╭─ DATA TO PROCESS

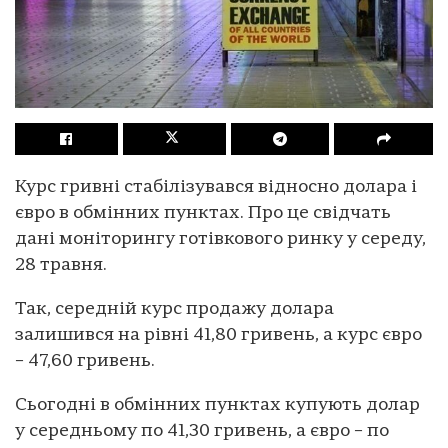
Курс гривні стабілізувався відносно долара і
євро в обмінних пунктах. Про це свідчать
дані моніторингу готівкового ринку у середу,
28 травня.
Так, середній курс продажу долара
залишився на рівні 41,80 гривень, а курс євро
– 47,60 гривень.
Сьогодні в обмінних пунктах купують долар
у середньому по 41,30 гривень, а євро – по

╰─

## WHAT THE TASK REQUIRES
Start at the line containing "Так, середній курс продажу долара" and transcribe through the end of the entries. Please keep both ends and add nothing.

## WRITTEN SOLUTION
Так, середній курс продажу долара
залишився на рівні 41,80 гривень, а курс євро
– 47,60 гривень.
Сьогодні в обмінних пунктах купують долар
у середньому по 41,30 гривень, а євро – по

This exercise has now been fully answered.